Song by A Boogie wit da Hoodie

from the album Artist 2.0
- Released: 2020
- Genre: Emo rap
- Length: 2:41
- Label: Highbridge; Atlantic;
- Songwriters: Artist Dubose; Louis Bell; Andrew Wotman;
- Producers: Louis Bell; Andrew Watt;

= Me and My Guitar (A Boogie wit da Hoodie song) =

2020 song by A Boogie wit da Hoodie

"Me and My Guitar" is a song by American rapper A Boogie wit da Hoodie from his third studio album Artist 2.0 (2020).
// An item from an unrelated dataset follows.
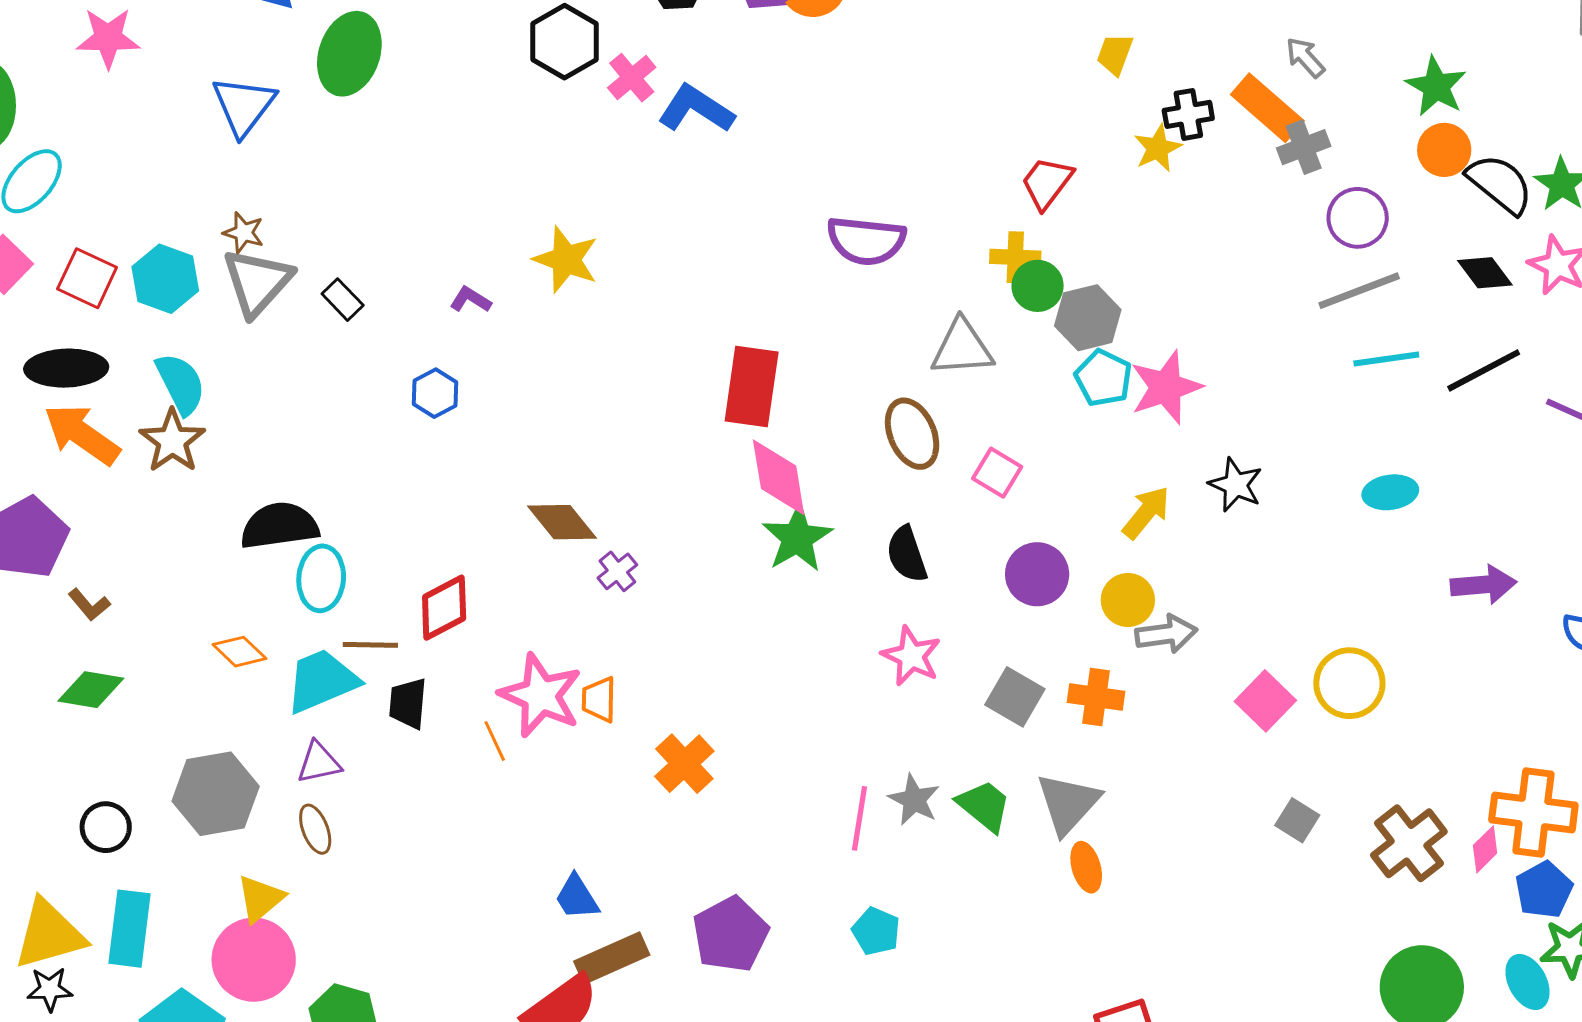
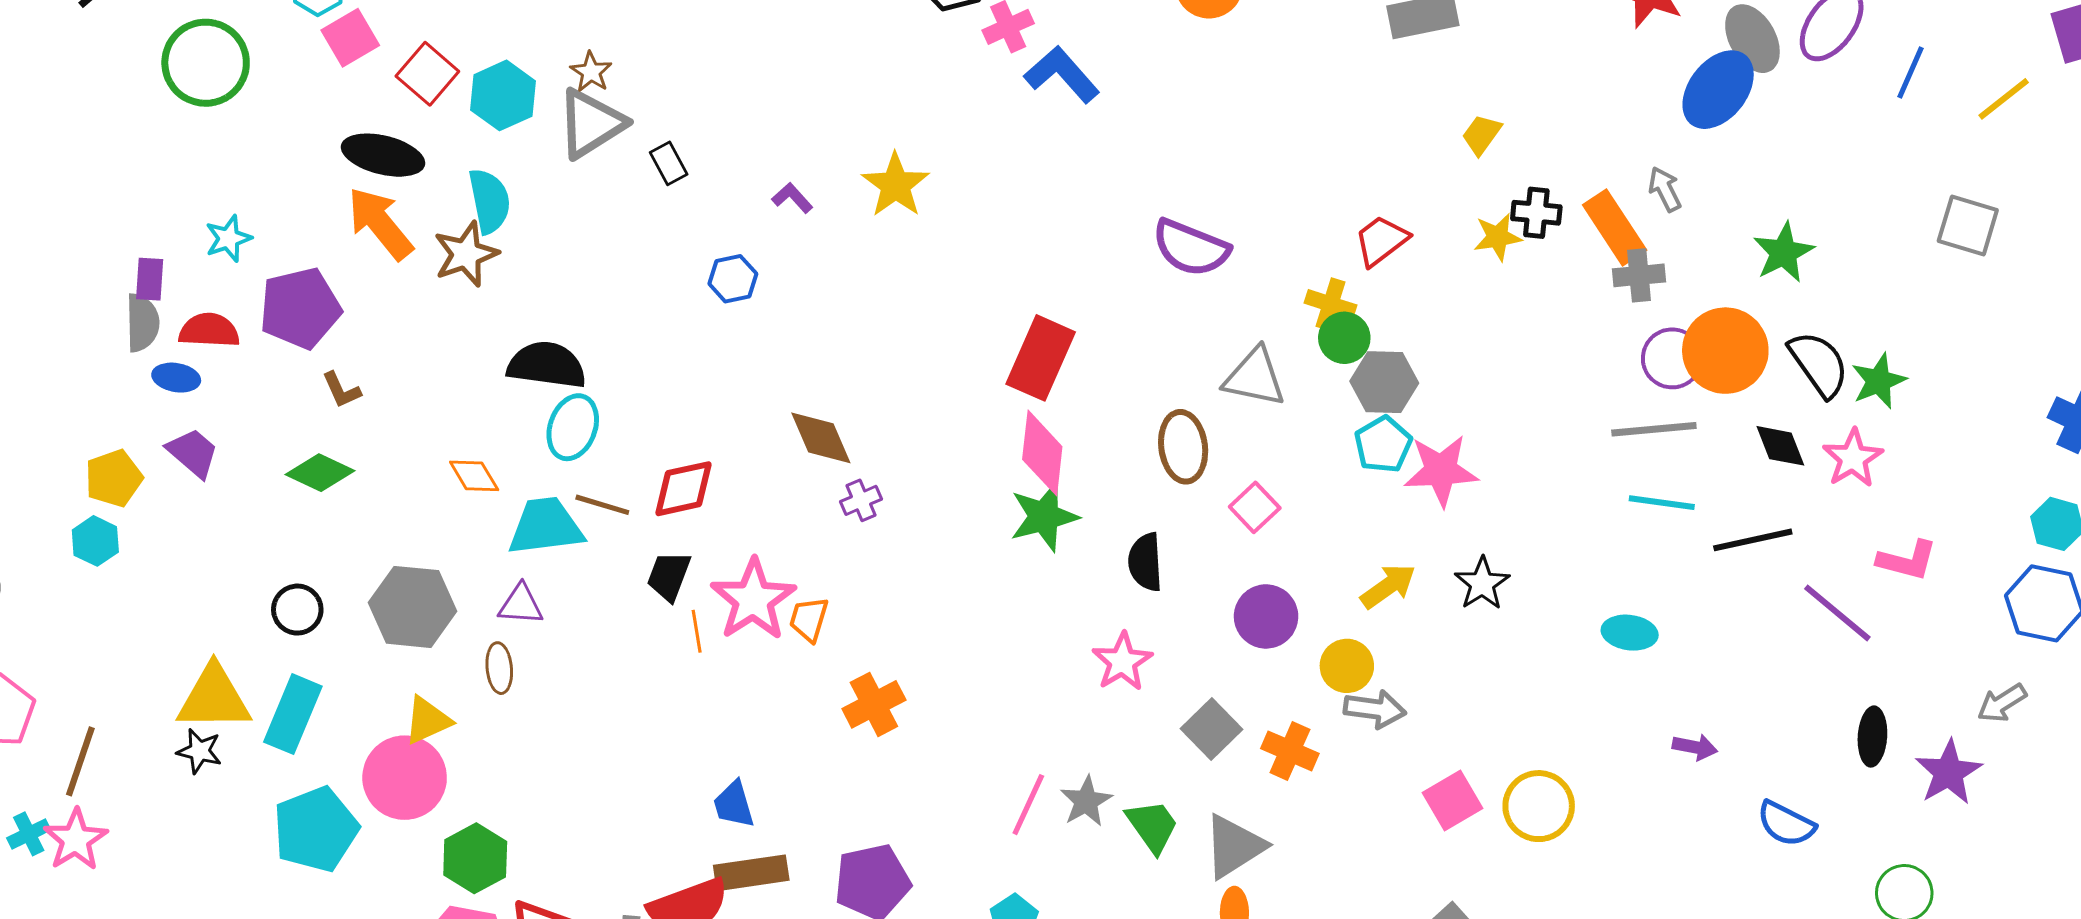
orange circle: (1444, 150) -> (1725, 351), moved, size x1.6
purple arrow: (1484, 585) -> (1695, 747), size x0.7
black trapezoid: (408, 703) -> (669, 576), moved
It was written alongside producers Louis Bell and Andrew Watt.

==Background==
A Boogie wit da Hoodie originally planned the song to be a collaboration with fellow rapper and singer Juice Wrld, who died in December 2019 before it could be fulfilled.

==Composition==
"Me and My Guitar" is an emo rap song containing guitar and "creaking" vocals, as well as lyrics about "snitching" and loyalty.

==Live performances==
On February 28, 2020, A Boogie wit da Hoodie performed the song on The Tonight Show Starring Jimmy Fallon along with American singer H.E.R., who played an additional guitar solo in the performance.

==Charts==

Chart performance for "Me and My Guitar"
| Chart (2020) | Peak position |
|---|---|
| New Zealand Hot Singles (RMNZ) | 36 |
| UK Singles (Official Charts) | 99 |
| US Billboard Hot 100 | 58 |
| US Hot R&B/Hip-Hop Songs (Billboard) | 28 |

==Certifications==

Certifications for "Me and My Guitar"
| Region | Certification | Certified units/sales |
| Canada (Music Canada) | 2× Platinum | 160,000^{‡} |
| New Zealand (RMNZ) | Gold | 15,000^{‡} |
| United Kingdom (BPI) | Silver | 200,000^{‡} |
| United States (RIAA) | Platinum | 1,000,000^{‡} |
^{‡} Sales+streaming figures based on certification alone.